Importance of pcie4 in a hypervisor machine?

Enterprise question here, not home-lab.

Looking at replacing Hyper-V cluster with new gear this year, four machines total.

HPE is having a fire sale on Gen10 EPYC servers, with the PCIe 3.0 motherboards… it is very tempting!

The servers will have SAS SSDs in raid-1 to boot from, but no other local storage, all the storage is provided by SAN. So no high speed flash storage local (no need for pcie4 nvme support)

The servers do strictly basic server virtualization, no heavy number crunching, no rendering, so they don’t need “compute accelerators or GPUS”.

I’m having a hard time seeing any need for pcie4, at essentially double the cost.

Only other difference is the ram clock. The G10 is clocked at 2933mt/s, the G10+ is clocked at 3200mt/s.

Am I missing something?

Right now the servers are DL380 G9 with dual 6c/12t Xeons, 256GB ram. I’m looking at going to the DL325 G10 with a single EPYC 7402P (24c/48t) and 512GB ram.

I have a Tyan S8030 board, which has pcie4, however I have no pcie4 devices, yet. Eventually I’ll be getting a nice graphics card to put in it, but beyond that there’s not really anything out there yet that gives extra performance over pcie4 when considering the extra cost in such devices. For nvme, I’d rather have the cheaper devices so I can get more in order to mirror them.

Sure, pcie4 nvme drives are technically faster in benchmarks, but you’d never actually feel a difference in normal use over pcie3. Intel has new pcie4 optane announced where pcie4 would make a difference if you need that special type of workload.

Make double sure it actually supports your chip though, there’s generally NO backwards or forwards compatibility with epyc generations.

1st and 2nd generation EPYC processors require separate BIOS images to be created and maintained. If two BIOS images were developed they could technically fit within a larger BIOS chip with some sort of switch logic to detect which branch to load during POST. However, given that the s8030 was just recently launched and the 1stgeneration AMD EPYC processors are quite old now and no longer the focus of most customers, we decided to not develop a BIOS branch capable of running the 1stgeneration EPYC 7001 parts.
Philip Maher
Tyan Product Planning and Marketing

One note, I believe on epyc processors there’s something special/funky that goes on when you bump from 2933mhz to 3200mhz, which could potentially impact performance in a negative way. I’ll see If I can dig up the sheet I found but haven’t had the time to understand yet.

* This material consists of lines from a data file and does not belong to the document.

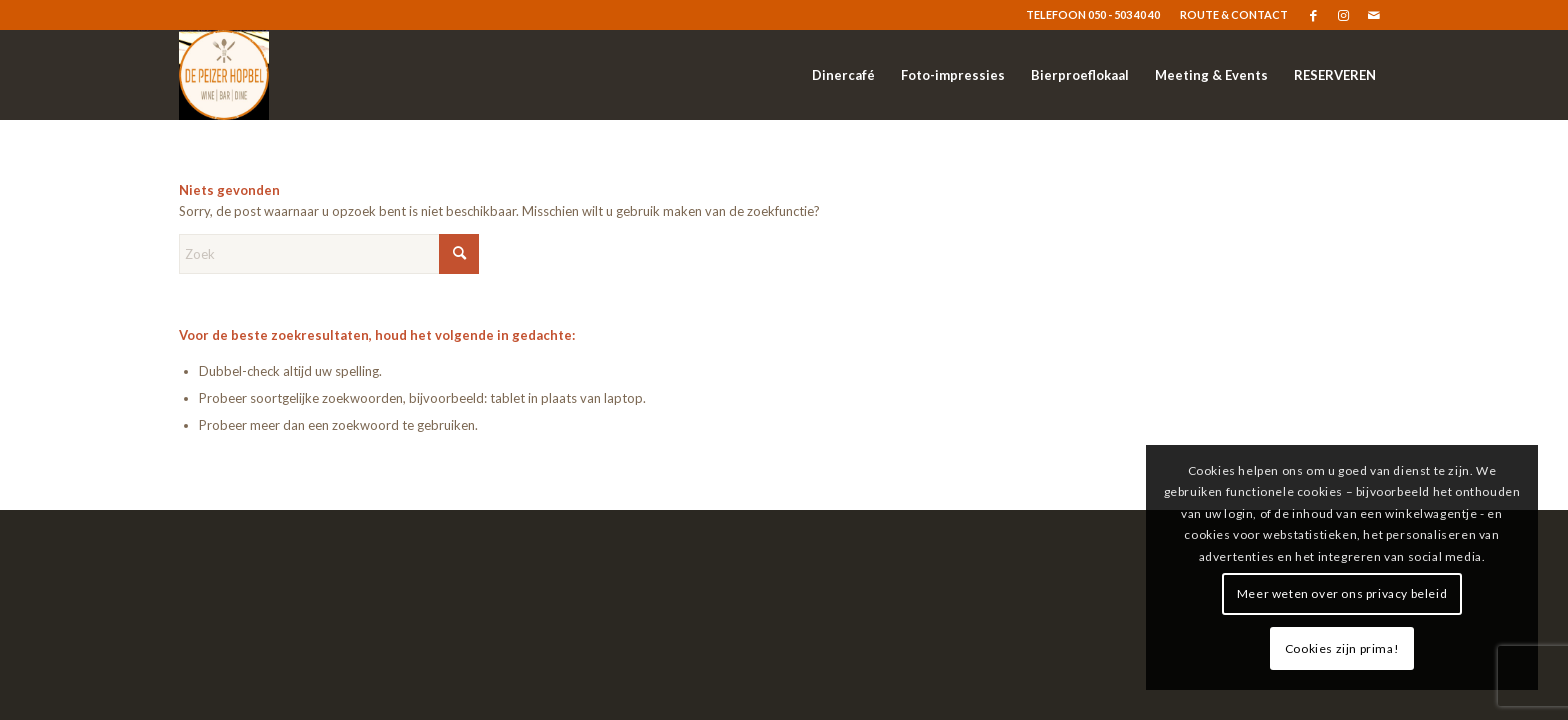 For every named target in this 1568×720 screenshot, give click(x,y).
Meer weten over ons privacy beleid (1342, 593)
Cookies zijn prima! (1342, 648)
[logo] (224, 75)
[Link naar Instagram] (1343, 15)
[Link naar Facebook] (1313, 15)
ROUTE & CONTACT (1234, 14)
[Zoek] (329, 254)
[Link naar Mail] (1374, 15)
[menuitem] (1229, 15)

You’re not missing out. I don’t know @Log situation before his purchase (and looking over the manual of the 8030 is impressive). Going from a E5- v3 to an Epic seems massive.
Epyc Pros:

  • Sapphire Rapids is being sampled today… gets released 2022

  • Better Power Consumption

  • More “Secure”

  • Expandible and Plenty of Bandwidth!

Plopping down $8000 (4 units) in 1U is a no brainer when an upgrade to Zen 4 or 5 based system later or Intel based further down with minimal effort is not a deal breaker. If the units are meant as a stop gap with significant and measurable increases in your workflow it’s a small price to pay until true NEX GEN arrives and plot your course thereafter. Manufacturers and design team are not prioritizing PCIe 4 anyway and actively working on PCIe5 and its stability and rollout.

hmm… disconcerning…

Good luck.

Found it. Lots of good stuff here, highly recommend everyone with an 7002 Epyc go through most of these: https://developer.amd.com/resources/epyc-resources/epyc-tuning-guides/

Page 11

For throughput sensitive applications, to obtain higher IO throughput, Maximum Memory Bus Frequency can be set to the maximum allowed (3200 MT/s) provided your Memory DIMM hardware supports it. In this case, the Infinity Fabric Clock on these platforms will not be optimally synchronized with a Memory Bus Frequency of 3200 MT/s. This can a slight increase in memory access latency.

For latency sensitive applications, memory access latency can be reduced by setting the Maximum Memory Bus Frequency to 2933 MT/s or 2667 MT/s, in order to synchronize with the Infinity Fabric Clock. The appropriate Memory Bus Frequency for synchronized mode will depend on the AMD EPYC 7002 product family.

Basically because the Infinity fabric clock can only go so high, the memory speed has to be desynced from it at higher speeds, somewhat increasing latency if that matters for things you’ll notice latency issues with.

I do not think you are missing out on anything. In my opinion the difference in the speed of the memory is insignificant in a virtualized environment where you already have virtualization overhead.